If a record holds a picture, drop the picture and repeat everything else word for word.

[Provided entries Boundary: Start]

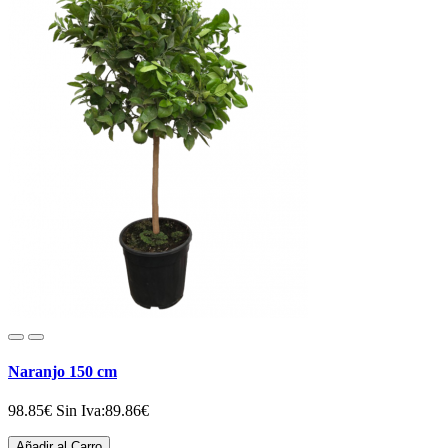
Naranjo 150 cm
98.85€
Sin Iva:89.86€
Añadir al Carro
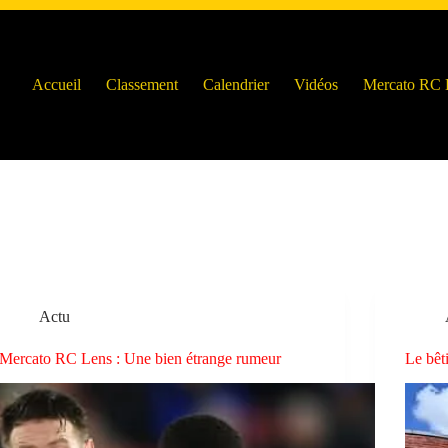
Accueil
Classement
Calendrier
Vidéos
Mercato RC 
Actu
Mercato RC Lens : Une bien étrange rumeur
Le bêt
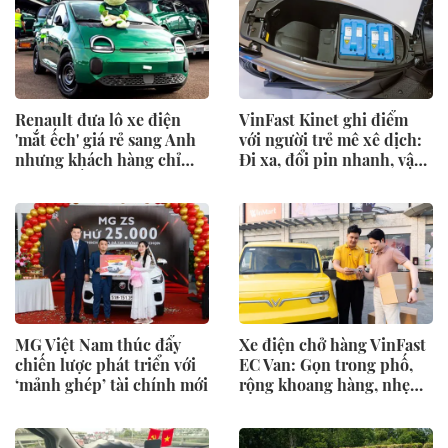
Renault đưa lô xe điện
VinFast Kinet ghi điểm
'mắt ếch' giá rẻ sang Anh
với người trẻ mê xê dịch:
nhưng khách hàng chỉ
Đi xa, đổi pin nhanh, vận
đứng ngắm
hành mạnh mẽ
MG Việt Nam thúc đẩy
Xe điện chở hàng VinFast
chiến lược phát triển với
EC Van: Gọn trong phố,
‘mảnh ghép’ tài chính mới
rộng khoang hàng, nhẹ
khoản nuôi xe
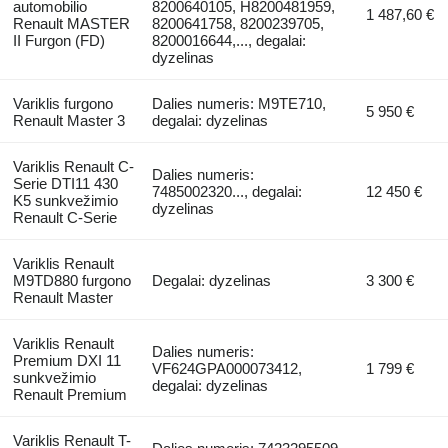
automobilio
8200640105, H8200481959,
1 487,60 €
Renault MASTER
8200641758, 8200239705,
II Furgon (FD)
8200016644,..., degalai:
dyzelinas
Variklis furgono
Dalies numeris: M9TE710,
5 950 €
Renault Master 3
degalai: dyzelinas
Variklis Renault C-
Dalies numeris:
Serie DTI11 430
7485002320..., degalai:
12 450 €
K5 sunkvežimio
dyzelinas
Renault C-Serie
Variklis Renault
M9TD880 furgono
Degalai: dyzelinas
3 300 €
Renault Master
Variklis Renault
Dalies numeris:
Premium DXI 11
VF624GPA000073412,
1 799 €
sunkvežimio
degalai: dyzelinas
Renault Premium
Variklis Renault T-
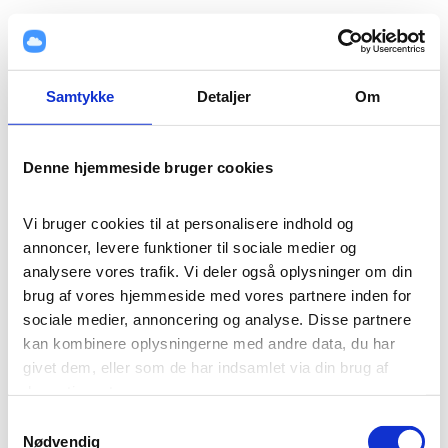
Samtykke
Detaljer
Om
Denne hjemmeside bruger cookies
Vi bruger cookies til at personalisere indhold og 
annoncer, levere funktioner til sociale medier og 
analysere vores trafik. Vi deler også oplysninger om din 
brug af vores hjemmeside med vores partnere inden for 
sociale medier, annoncering og analyse. Disse partnere 
kan kombinere oplysningerne med andre data, du har 
givet dem, eller som de har indsamlet via din brug af 
deres tjenester.
Samtykkevalg
Cookies er vigtige for, at vores hjemmeside fungerer 
Nødvendig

[Provided entries Boundary: End]

● **Answer below**
Naranjo 150 cm
98.85€
Sin Iva:89.86€
Añadir al Carro
Accueil
Classement
Calendrier
Vidéos
Mercato RC 
Actu
Mercato RC Lens : Une bien étrange rumeur
Le bêt
Renault đưa lô xe điện
VinFast Kinet ghi điểm
'mắt ếch' giá rẻ sang Anh
với người trẻ mê xê dịch:
nhưng khách hàng chỉ
Đi xa, đổi pin nhanh, vận
đứng ngắm
hành mạnh mẽ
MG Việt Nam thúc đẩy
Xe điện chở hàng VinFast
chiến lược phát triển với
EC Van: Gọn trong phố,
‘mảnh ghép’ tài chính mới
rộng khoang hàng, nhẹ
khoản nuôi xe
automobilio
8200640105, H8200481959,
1 487,60 €
Renault MASTER
8200641758, 8200239705,
II Furgon (FD)
8200016644,..., degalai:
dyzelinas
Variklis furgono
Dalies numeris: M9TE710,
5 950 €
Renault Master 3
degalai: dyzelinas
Variklis Renault C-
Dalies numeris:
Serie DTI11 430
7485002320..., degalai:
12 450 €
K5 sunkvežimio
dyzelinas
Renault C-Serie
Variklis Renault
M9TD880 furgono
Degalai: dyzelinas
3 300 €
Renault Master
Variklis Renault
Dalies numeris:
Premium DXI 11
VF624GPA000073412,
1 799 €
sunkvežimio
degalai: dyzelinas
Renault Premium
Variklis Renault T-
Samtykke
Detaljer
Om
Denne hjemmeside bruger cookies
Vi bruger cookies til at personalisere indhold og 
annoncer, levere funktioner til sociale medier og 
analysere vores trafik. Vi deler også oplysninger om din 
brug af vores hjemmeside med vores partnere inden for 
sociale medier, annoncering og analyse. Disse partnere 
kan kombinere oplysningerne med andre data, du har 
givet dem, eller som de har indsamlet via din brug af 
deres tjenester.
Samtykkevalg
Cookies er vigtige for, at vores hjemmeside fungerer 
Nødvendig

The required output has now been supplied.